But size alone is not the whole story. Just as important is the variety of habitats. A larger island is likely to have more different habitats- forest, grassland, scrub, lakes, marshes- while a small island may offer only a single habitat of sand and palm trees. Islands with multiple habitats, multiple niches, can maintain more species. With just one or two habitats available, the species list is going to be very short.

This can be seen by comparing islands that are otherwise the same size- as between coral atolls and volcanic islands, for instance. The Tuamotos Islands and the islands of Tonga both lie in the middle of the south Pacific.

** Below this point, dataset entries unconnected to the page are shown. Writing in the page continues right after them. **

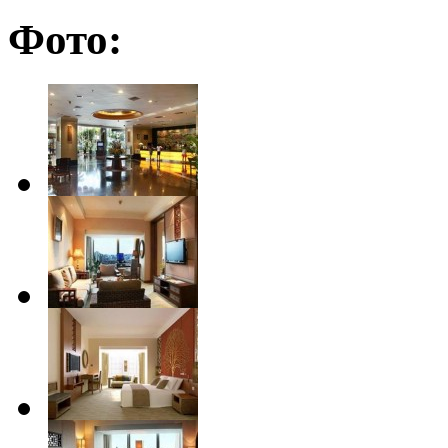
Фото: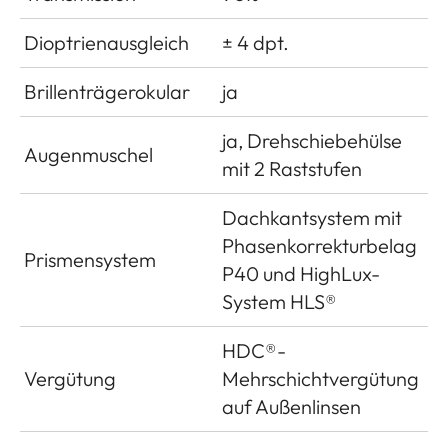
Dioptrienausgleich
± 4 dpt.
Brillenträgerokular
ja
ja, Drehschiebehülse
Augenmuschel
mit 2 Raststufen
Dachkantsystem mit
Phasenkorrekturbelag
Prismensystem
P40 und HighLux-
System HLS®
HDC®-
Vergütung
Mehrschichtvergütung
auf Außenlinsen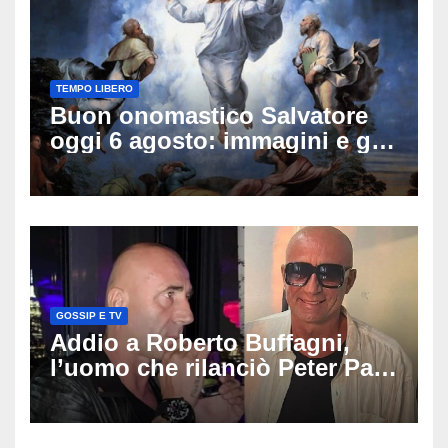
TEMPO LIBERO
Buon onomastico Salvatore
oggi 6 agosto: immagini e gif
di auguri da condividere
GOSSIP E TV
Addio a Roberto Buffagni,
l’uomo che rilanciò Peter Pan
e Villa delle Rose: aveva 59
anni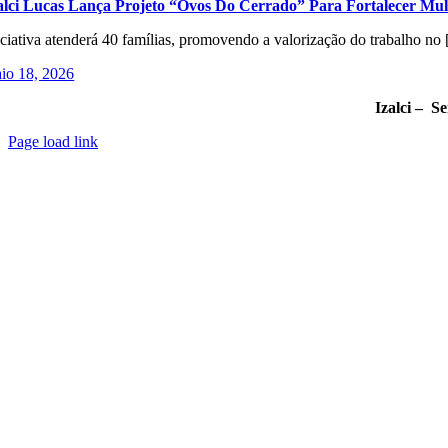
alci Lucas Lança Projeto “Ovos Do Cerrado” Para Fortalecer Mu
iciativa atenderá 40 famílias, promovendo a valorização do trabalho no [
io 18, 2026
Izalci – S
Page load link
Go
to
Top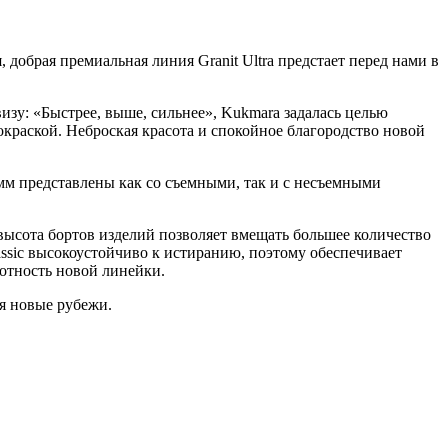
добрая премиальная линия Granit Ultra предстает перед нами в
зу: «Быстрее, выше, сильнее», Kukmara задалась целью
краской. Неброская красота и спокойное благородство новой
0 мм представлены как со съемными, так и с несъемными
высота бортов изделий позволяет вмещать большее количество
ssic высокоустойчиво к истиранию, поэтому обеспечивает
ротность новой линейки.
я новые рубежи.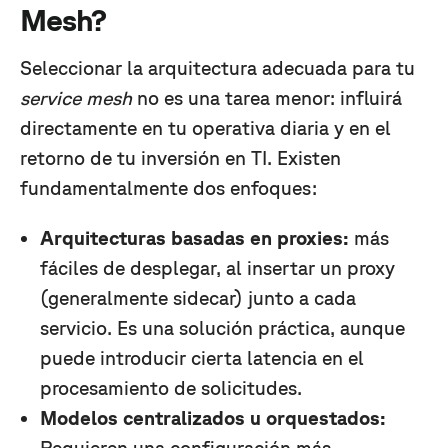
Mesh?
Seleccionar la arquitectura adecuada para tu
service mesh
no es una tarea menor: influirá
directamente en tu operativa diaria y en el
retorno de tu inversión en TI. Existen
fundamentalmente dos enfoques:
Arquitecturas basadas en proxies:
más
fáciles de desplegar, al insertar un proxy
(generalmente sidecar) junto a cada
servicio. Es una solución práctica, aunque
puede introducir cierta latencia en el
procesamiento de solicitudes.
Modelos centralizados u orquestados:
Requieren una configuración más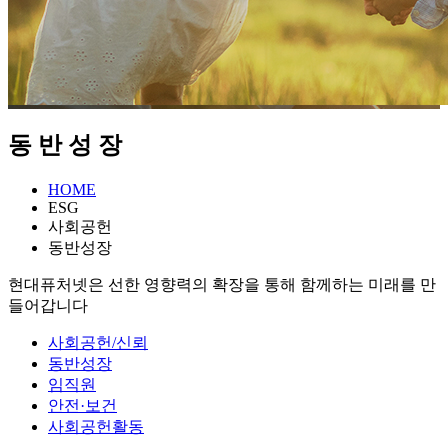
동
반
성
장
HOME
ESG
사회공헌
동반성장
현대퓨처넷은 선한 영향력의 확장을 통해 함께하는 미래를 만
들어갑니다
사회공헌/신뢰
동반성장
임직원
안전·보건
사회공헌활동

Both comprise many small islands with a total land area of about 800 square kilometers, but while the Tuamotos are all coral atolls with a maximum altitude of seven meters, Tonga also includes a couple of volcanic islands, one rising to 1033 meters, offering montane habitat in addition to lowlands. As we’d expect, the bird variety on Tonga- 75 species- is somewhat higher than the 57 species on the Tuamotos.

Another important factor is the island’s distance from the mainland or other species sources. Its colonists will have to come from whatever lands are nearby- and oceanic islands, islands farther away from these sources, will receive fewer species- though hardier ones- than will coastal islands closer to species sources, simply because it’s harder, even for a bird, to get to a more distant location. This is why the Hawaiian Islands, ten times the area of the Louisiade Archipelago, has fewer native birds. The Louisiades lie only 200 km from species-rich New Guinea, while the Hawaiian Islands are 3,000 km from anywhere.

So these are the main determinants of island species capacity- size, habitat diversity, and degree of isolation. And it turns out that MacArthur and Wilson’s theory can be applied to other sorts of “islands”, to other geographical areas that are isolated in some way by their surroundings. Just as an island is separated from other land by the ocean, lakes are isolated from other lakes by dry land, so that fish have as great a challenge in colonizing lakes as, say, rodents do in colonizing islands. Mountain tops are islands, separated from other mountain tops by ecologically quite different plains and valleys. And national parks are islands of original habitat isolated by the human developments around them.

Today, such areas as national parks, forest preserves and other protected natural areas are increasingly becoming isolated fragments in a clipped and cultivated world. And it with these that lessons learned from the studies of island biogeography are being applied. In our western parks, for instance, the successful re-introduction and management of large mammals like the wolf and birds like the California condor depend on research into territorial demands and ecological requirements, crucial population sizes, and individual emigration to surrounding areas, where the impact on humans can be significant.